Le Temps des loups (lit. 'The Time of Wolves') is a 1970 crime directed by Sergio Gobbi. The film stars Robert Hossein as Robert and Charles Aznavour as Kramer. Initially childhood friends, Robert grows to be a criminal known as Dillinger and Kramer grows up to be a police officer. As Robert and his gang perform a series of heists in Paris, Kramer is tasked with capturing him. Dillinger leaves Paris to the French Riviera with Kramer tracking him down.

A French and Italian co-production, Le Temps des loups was initially going to be a period set film base don the life of John Dillinger, but changed to a contemporary setting. The film was a box office hit in France on its initial release.

== Cast ==
Cast adapted from French Thrillers of the 1970s: Volume I, Crime Films (2026).

==Production==
Le Temps des loups was suggested by actor Robert Hossein as a film that exploits the life of gangster John Dillinger to director Sergio Gobbi. Gobbi was initially skeptical, saying that a period film would be too costly, which Hossein replied that he head a three-film deal with Raymond Danon so that financing the film would not be a problem.
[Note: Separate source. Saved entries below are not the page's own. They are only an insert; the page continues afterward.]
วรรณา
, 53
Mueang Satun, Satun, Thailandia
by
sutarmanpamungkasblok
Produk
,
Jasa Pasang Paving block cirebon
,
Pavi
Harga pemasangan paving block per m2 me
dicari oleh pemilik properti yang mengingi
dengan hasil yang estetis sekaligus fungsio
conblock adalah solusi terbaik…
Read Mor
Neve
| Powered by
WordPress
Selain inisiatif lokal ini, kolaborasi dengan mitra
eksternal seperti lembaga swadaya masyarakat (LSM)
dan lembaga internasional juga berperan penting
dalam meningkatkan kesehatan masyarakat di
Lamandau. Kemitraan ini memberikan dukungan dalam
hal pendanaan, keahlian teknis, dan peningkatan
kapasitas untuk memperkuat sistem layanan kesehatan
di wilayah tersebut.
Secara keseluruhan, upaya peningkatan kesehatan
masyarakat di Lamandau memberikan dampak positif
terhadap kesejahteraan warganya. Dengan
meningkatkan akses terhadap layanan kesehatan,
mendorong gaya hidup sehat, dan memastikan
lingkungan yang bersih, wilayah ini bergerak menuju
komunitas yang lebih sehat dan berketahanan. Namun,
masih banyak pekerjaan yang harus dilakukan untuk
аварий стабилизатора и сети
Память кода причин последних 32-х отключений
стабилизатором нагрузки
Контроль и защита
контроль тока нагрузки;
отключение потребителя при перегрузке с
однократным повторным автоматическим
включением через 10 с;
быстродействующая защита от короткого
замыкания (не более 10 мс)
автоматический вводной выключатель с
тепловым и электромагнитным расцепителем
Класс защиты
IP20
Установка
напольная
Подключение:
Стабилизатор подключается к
The films script, written by Georges Tabet, André Tabet and Gobbi, was re-worked to be set in the present day with the story being not just about Dillinger, but about Kramer, the police officer who is after him. It had a working title of Dillinger, vous connaissez? (lit. 'Do You Know Dillinger?') Le Temps des loups was a French-Italian co-production between the Paris-based companies Lira Films and Paris Cannes Production and the Rome-based Seven Films. The film was 80% French and 20% Italian, with a budget of 3.5 million francs.
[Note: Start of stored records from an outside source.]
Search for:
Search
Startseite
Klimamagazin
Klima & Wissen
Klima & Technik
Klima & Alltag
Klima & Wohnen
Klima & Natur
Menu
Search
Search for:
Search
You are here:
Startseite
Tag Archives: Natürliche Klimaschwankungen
Initially, Hossein's ex-wife Marina Vlady were to be cast together, with Vlady's role eventually going to Virna Lisi. Gobbi re-wrote and expanded her role initially written as a gas station attendant, but expanded into a gambling addict and socialite. Lisi only had two weeks onset in July.

==Release==
Le Temps des loups was released in France on January 21, 1970. The film had sneak previews as early as November 24, 1969. The authors of French Thrillers of the 1970s: Volume I, Crime Films (2026) described the film as a "box-office hit", with over 1,235,500 spectators in France.

The film was released in Italy on April 23, 1970. It was first released as Uccidi uccidi uccidi ancora (lit. 'Kill Kill Kill Again') and then soon changes to Temps des loups, tempo di violenza. It grossed a little more than 256 million lire in Italy.

The film was released in the United States on November 19, 1976. It was released in the United States as both The Heist and Carbon Copy. It was released in the United Kingdom as The Last Shot.